** Opening Information shown block **

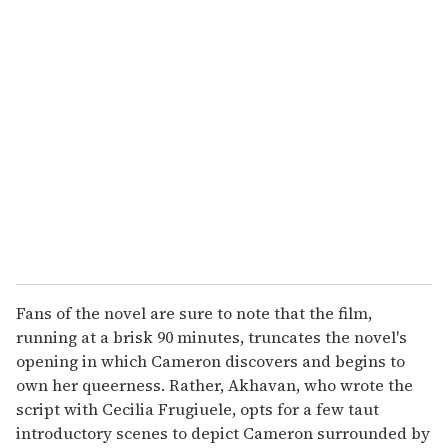
u
r
e
m
a
i
l
Fans of the novel are sure to note that the film,
running at a brisk 90 minutes, truncates the novel's
opening in which Cameron discovers and begins to
own her queerness. Rather, Akhavan, who wrote the
script with Cecilia Frugiuele, opts for a few taut
introductory scenes to depict Cameron surrounded by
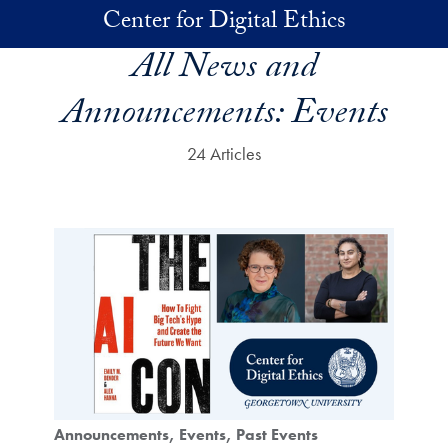
Skip to main content
Center for Digital Ethics
All News and
Announcements:
Events
24 Articles
Announcements
Events
Past Events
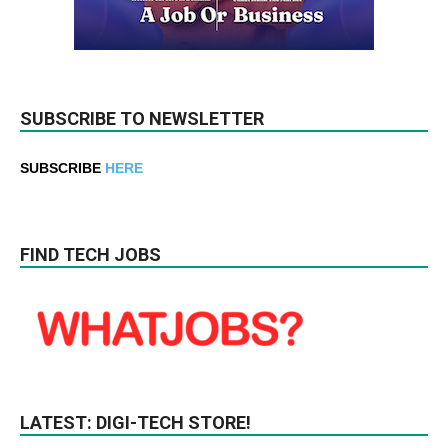
SUBSCRIBE TO NEWSLETTER
SUBSCRIBE
HERE
FIND TECH JOBS
LATEST: DIGI-TECH STORE!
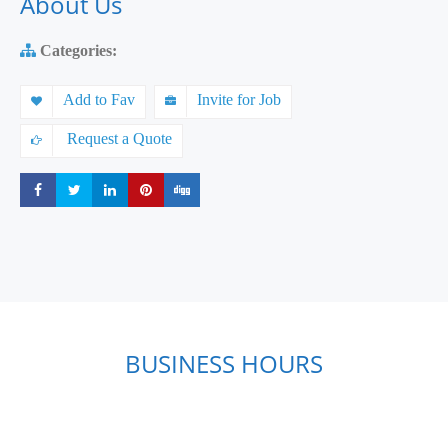
About Us
Categories:
Add to Fav
Invite for Job
Request a Quote
Share
Share
Share
Share
Share
BUSINESS HOURS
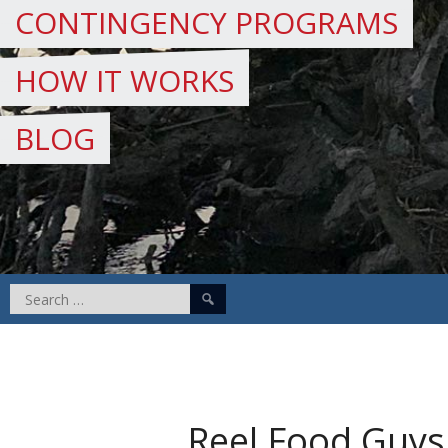
CONTINGENCY PROGRAMS
HOW IT WORKS
BLOG
Search
for:
Reel Food Guys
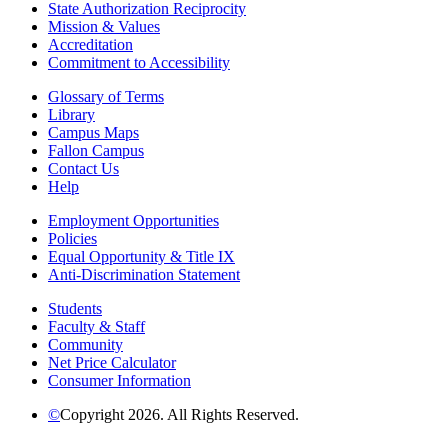
State Authorization Reciprocity
Mission & Values
Accreditation
Commitment to Accessibility
Glossary of Terms
Library
Campus Maps
Fallon Campus
Contact Us
Help
Employment Opportunities
Policies
Equal Opportunity & Title IX
Anti-Discrimination Statement
Students
Faculty & Staff
Community
Net Price Calculator
Consumer Information
©
Copyright 2026. All Rights Reserved.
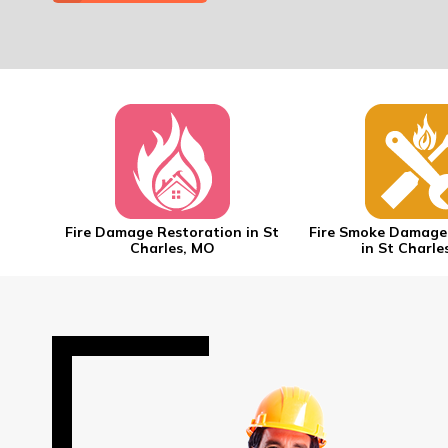
 in St
Fire Damage Restoration in St
Fire Smoke Damage
Charles, MO
in St Charle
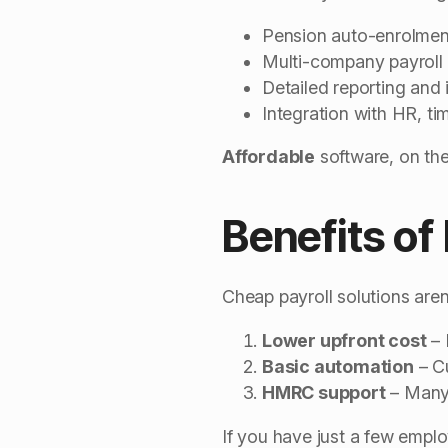
Pension auto-enrolmen
Multi-company payroll
Detailed reporting and 
Integration with HR, ti
Affordable
software, on the
Benefits of
Cheap payroll solutions aren’
Lower upfront cost
– 
Basic automation
– C
HMRC support
– Many 
If you have just a few empl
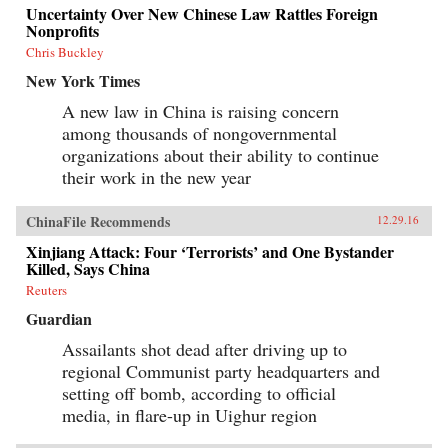
Uncertainty Over New Chinese Law Rattles Foreign
Nonprofits
Chris Buckley
New York Times
A new law in China is raising concern
among thousands of nongovernmental
organizations about their ability to continue
their work in the new year
ChinaFile Recommends
12.29.16
Xinjiang Attack: Four ‘Terrorists’ and One Bystander
Killed, Says China
Reuters
Guardian
Assailants shot dead after driving up to
regional Communist party headquarters and
setting off bomb, according to official
media, in flare-up in Uighur region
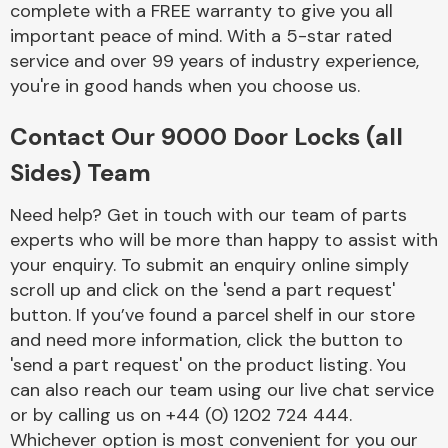
complete with a FREE warranty to give you all
Complete Front
End Assembly
important peace of mind. With a 5-star rated
service and over 99 years of industry experience,
you're in good hands when you choose us.
Contact Our 9000 Door Locks (all
Sides) Team
Cooling & Heating
Need help? Get in touch with our team of parts
experts who will be more than happy to assist with
your enquiry. To submit an enquiry online simply
scroll up and click on the 'send a part request'
button. If you’ve found a parcel shelf in our store
and need more information, click the button to
'send a part request' on the product listing. You
can also reach our team using our live chat service
or by calling us on +44 (0) 1202 724 444.
Electrical &
Lighting
Whichever option is most convenient for you our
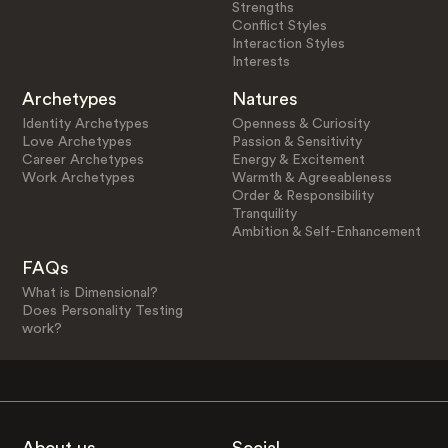
Strengths
Conflict Styles
Interaction Styles
Interests
Archetypes
Natures
Identity Archetypes
Openness & Curiosity
Love Archetypes
Passion & Sensitivity
Career Archetypes
Energy & Excitement
Work Archetypes
Warmth & Agreeableness
Order & Responsibility
Tranquility
Ambition & Self-Enhancement
FAQs
What is Dimensional?
Does Personality Testing
work?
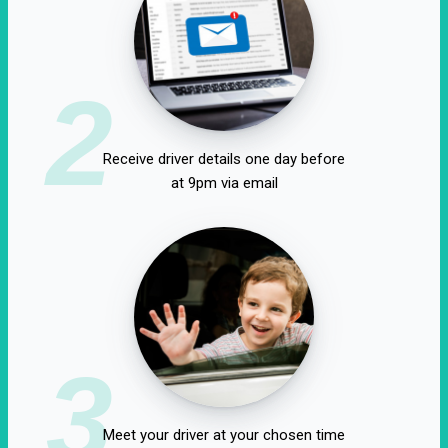
2
Receive driver details one day before
at 9pm via email
3
Meet your driver at your chosen time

** Closing Information shown block **

Using the records above, reproduce exactly the lines from the line containing "Fire Smoke Damage" through the last line, with both ends kept and no pictures.

Fire Smoke Damage
Charles, MO
in St Charle
Pension auto-enrolmen
Multi-company payroll
Detailed reporting and 
Integration with HR, ti
Affordable
software, on the
Benefits of
Cheap payroll solutions aren’
Lower upfront cost
– 
Basic automation
– C
HMRC support
– Many 
If you have just a few empl
Uncertainty Over New Chinese Law Rattles Foreign
Nonprofits
Chris Buckley
New York Times
A new law in China is raising concern
among thousands of nongovernmental
organizations about their ability to continue
their work in the new year
ChinaFile Recommends
12.29.16
Xinjiang Attack: Four ‘Terrorists’ and One Bystander
Killed, Says China
Reuters
Guardian
Assailants shot dead after driving up to
regional Communist party headquarters and
setting off bomb, according to official
media, in flare-up in Uighur region
complete with a FREE warranty to give you all
Complete Front
End Assembly
important peace of mind. With a 5-star rated
service and over 99 years of industry experience,
you're in good hands when you choose us.
Contact Our 9000 Door Locks (all
Sides) Team
Cooling & Heating
Need help? Get in touch with our team of parts
experts who will be more than happy to assist with
your enquiry. To submit an enquiry online simply
scroll up and click on the 'send a part request'
button. If you’ve found a parcel shelf in our store
and need more information, click the button to
'send a part request' on the product listing. You
can also reach our team using our live chat service
or by calling us on +44 (0) 1202 724 444.
Electrical &
Lighting
Whichever option is most convenient for you our
Strengths
Conflict Styles
Interaction Styles
Interests
Archetypes
Natures
Identity Archetypes
Openness & Curiosity
Love Archetypes
Passion & Sensitivity
Career Archetypes
Energy & Excitement
Work Archetypes
Warmth & Agreeableness
Order & Responsibility
Tranquility
Ambition & Self-Enhancement
FAQs
What is Dimensional?
Does Personality Testing
work?
2
Receive driver details one day before
at 9pm via email
3
Meet your driver at your chosen time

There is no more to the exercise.